It was the American philosopher of science and technology, Thomas Kuhn, who in his 1962 groundbreaking work, The Structure of Scientific Revolutions, noticed how science and our collective understanding of the commodious disciplines followed a pattern of stasis and change: paradigm, where theories, methods and standards dominate how scientists interpret data and conduct research; normal science - this is the period in which the science is conducted according to the paradigm; scientific revolution occurs when contradiction in the current paradigm becomes overwhelming and anomalies develop, requiring a new approach; paradigm shift - this is the meaty part of Kuhn’s theory, the revolution of thinking and approach, where old ideas are discarded and new ones taken up; finally we have incommensurability, where the theoretical underpinnings and methodological approaches have so radically shifted, that any comparison with a previous paradigm becomes fruitless, or even impossible. At this point you find yourself in a new paradigm. There you go; feel free to rinse and repeat this process as needed.

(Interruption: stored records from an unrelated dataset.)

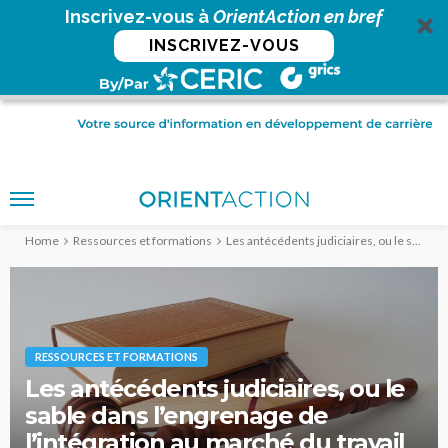
Inscrivez-vous à
OrientAction en bref
INSCRIVEZ-VOUS
Home
Ressources et formations
Les antécédents judiciaires, ou le sable dans l’engrenage de l’intégration au marché du travail
RESSOURCES ET FORMATIONS
Les antécédents judiciaires, ou le
sable dans l’engrenage de
l’intégration au marché du travail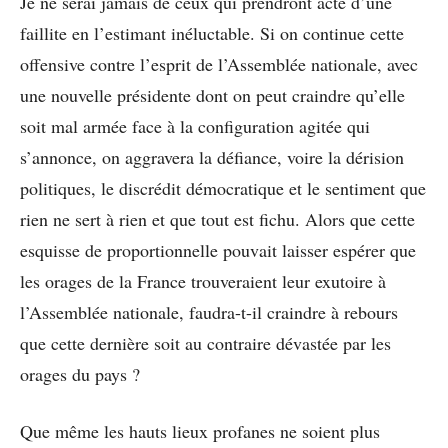
Je ne serai jamais de ceux qui prendront acte d’une
faillite en l’estimant inéluctable. Si on continue cette
offensive contre l’esprit de l’Assemblée nationale, avec
une nouvelle présidente dont on peut craindre qu’elle
soit mal armée face à la configuration agitée qui
s’annonce, on aggravera la défiance, voire la dérision
politiques, le discrédit démocratique et le sentiment que
rien ne sert à rien et que tout est fichu. Alors que cette
esquisse de proportionnelle pouvait laisser espérer que
les orages de la France trouveraient leur exutoire à
l’Assemblée nationale, faudra-t-il craindre à rebours
que cette dernière soit au contraire dévastée par les
orages du pays ?
Que même les hauts lieux profanes ne soient plus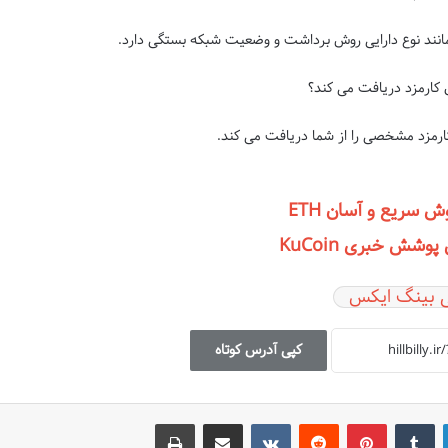
نند نوع دارایی روش برداشت و وضعیت شبکه بستگی دارد.
 کارمزد دریافت می کند؟
رمزد مشخصی را از شما دریافت می کند.
ش سریع و آسان ETH
وشش خبری KuCoin
 بینگ ایکس
کپی آدرس کوتاه
لینکدین
‫تامبلر
‫پین‌ترست
‫رددیت
‫VKontakte
اشتراک گذاری از طریق ایمیل
چاپ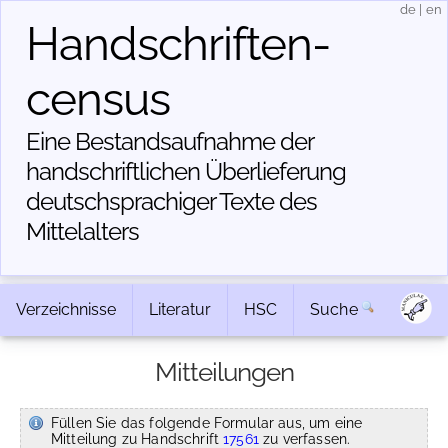
de
|
en
Handschriften­
census
Eine Bestandsaufnahme der
handschriftlichen Über­lieferung
deutschsprachiger Texte des
Mittelalters
Verzeichnisse
Literatur
HSC
Suche
Mitteilungen
Füllen Sie das folgende Formular aus, um eine
Mitteilung zu Handschrift
17561
zu verfassen.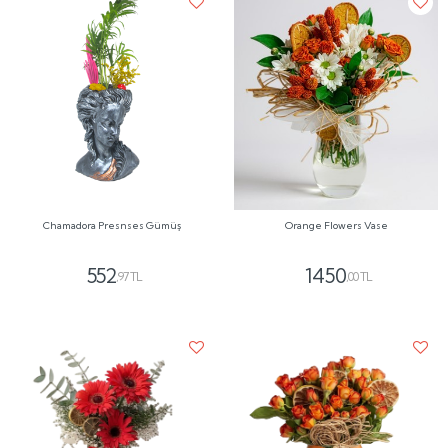
Chamadora Presnses Gümüş
Orange Flowers Vase
552
1450
,97 TL
,00 TL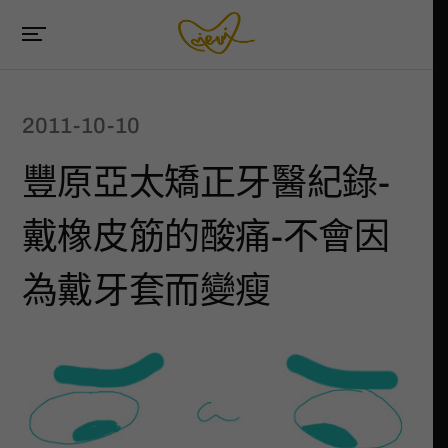
2011-10-10
豐原亞太矯正牙醫紀錄-
戴橡皮筋的酸痛-不會因
為戴牙套而變瘦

It's hard for me to say exactly where in this process we currently find ourselves. One could argue we are somewhere between scientific revolution and paradigm shift, as these new tools are changing both how we interact and how we develop. However, one could also argue with equal vigour that we are in fact still firmly entrenched in the paradigm itself, with recent tech advances merely reifying the current system, and that it offers fundamental contradiction that requires a resolution.
Good point, and good point.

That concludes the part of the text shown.